Saturday, May 28, 2011

Next (f) Stop: T-Shirt

You have guessed it: I have been engrossed in my photography studies for the last while. Projects handed up, semester over, last exam sat - I am free to dabble in crafty creativity again. But I cannot quite let go of my photography obsession, so the little project I did just now is for photo nerds, again.

I recently got myself a really cool T-shirt with a Canon eos settings dial on it. It's great, but it got me thinking that you could make one myself and save the € 20,00 I paid for the dial shirt for other things. All you need is some iron on transfer paper, a printer, an iron and an idea. So I went out and bought a cheap white shirt for € 4,00 and set about designing my t-shirt.

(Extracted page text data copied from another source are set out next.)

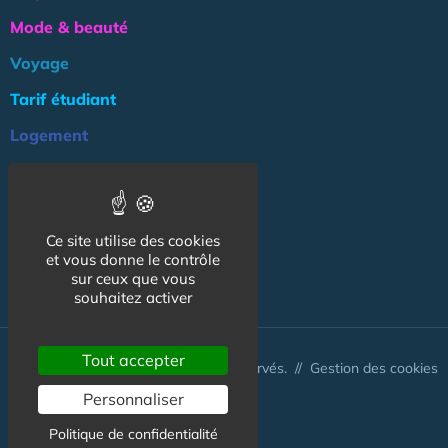
Mode & beauté
Voyage
Tarif étudiant
Logement
Culture
Argent
Ce site utilise des cookies
Association
et vous donne le contrôle
NOS AUTRES SITES :
sur ceux que vous
souhaitez activer
Tout accepter
© CapCampus 2026 - Tous droits réservés. //
Gestion des cookies
Personnaliser
Politique de confidentialité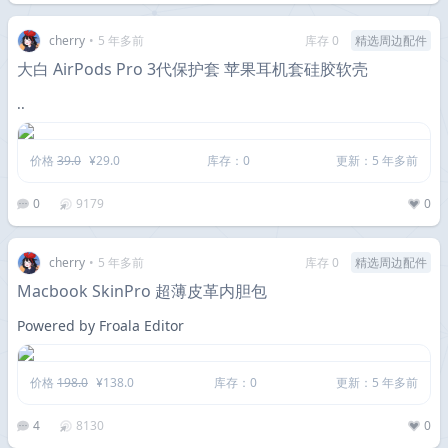
cherry
•
5 年多前
库存 0
精选周边配件
大白 AirPods Pro 3代保护套 苹果耳机套硅胶软壳
..
价格
39.0
¥29.0
库存：0
更新：5 年多前
0
9179
0
cherry
•
5 年多前
库存 0
精选周边配件
Macbook SkinPro 超薄皮革内胆包
Powered by Froala Editor
价格
198.0
¥138.0
库存：0
更新：5 年多前
4
8130
0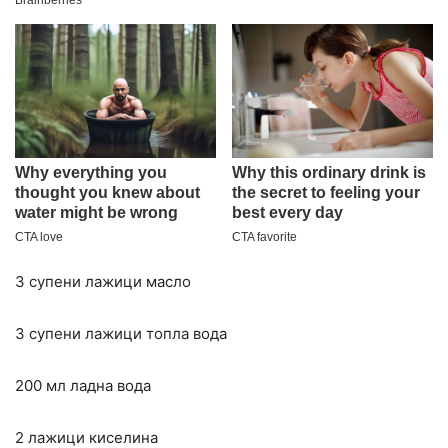
3 супени лажици масло
3 супени лажици топла вода
200 мл ладна вода
2 лажици киселина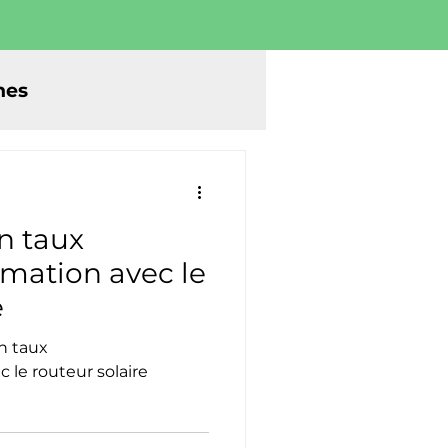
nes
n taux
mation avec le
e
 taux
le routeur solaire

What I came up with is probably gobbledegook for most of you but is instantly recognisable for photographers - I simply typed the standard f-stop numbers in an OpenOffice document, chose a nice font reminiscent of the fonts seen on lens dials and then gave my design a bit of colour by highlighting the three main f-stop numbers.

I bought my iron-on transfer paper a while ago when I was making T-shirts for my kids' play-cafĂ©. These transfers seem a bit pricy - mine is a pack from HP, containing 12 A4 sheets. They were € 25,85 about three years ago. You can probably find cheaper ones nowadays.

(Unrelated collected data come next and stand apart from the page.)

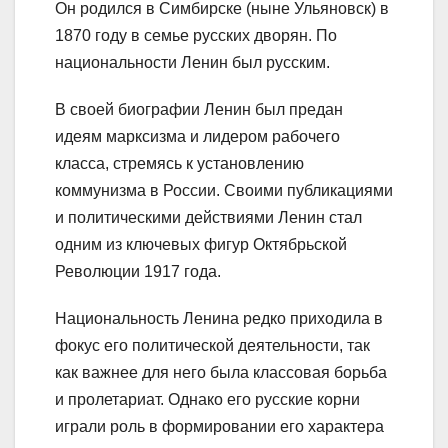
Он родился в Симбирске (ныне Ульяновск) в
1870 году в семье русских дворян. По
национальности Ленин был русским.
В своей биографии Ленин был предан
идеям марксизма и лидером рабочего
класса, стремясь к установлению
коммунизма в России. Своими публикациями
и политическими действиями Ленин стал
одним из ключевых фигур Октябрьской
Революции 1917 года.
Национальность Ленина редко приходила в
фокус его политической деятельности, так
как важнее для него была классовая борьба
и пролетариат. Однако его русские корни
играли роль в формировании его характера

The next step is to print your design onto the transfer paper. Please be cleverer than me and think before you print. You need to flip the design horizontally before you print it in order for it to be the right way round when you have ironed it on.

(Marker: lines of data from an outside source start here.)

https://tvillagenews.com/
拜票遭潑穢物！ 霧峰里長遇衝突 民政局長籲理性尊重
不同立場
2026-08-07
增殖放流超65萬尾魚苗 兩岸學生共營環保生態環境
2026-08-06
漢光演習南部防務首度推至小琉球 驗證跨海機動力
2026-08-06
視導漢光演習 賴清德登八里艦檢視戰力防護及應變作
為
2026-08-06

So what you see here in the image on the right is wrong!!!

Cut your transfer paper to size - you don't need the whole page and you might want to use the left-over bit of transfer paper for another, smaller project. I used my guillotine for that.

The top row of this illustration on the right is what you need to have on your transfer paper - the image flipped horizontally.

Anyway, once I had rectified that mistake, I was ready to wield the iron. Just follow the instructions according to the transfer paper manufacturer. I first gave my T-shirt a proper iron to make sure there were no creases on it. Then I placed the transfer paper right where I wanted it and ironed away. It took a good 5 minutes, I think. Taking the backing paper off can be tricky. For me it worked best to whack it off in one smooth motion, rather than doing it slowly. That might depend on the manufacturer, though.

Tada, here is my photo-nerd shirt:

The shirt can be worn and washed frequently - my kids wore theirs a lot and the design did not come off for a long time. Eventually the plastic-y transfer stuff might start flaking off, but hey, that is just a sign that you should really think about designing another personal favourite.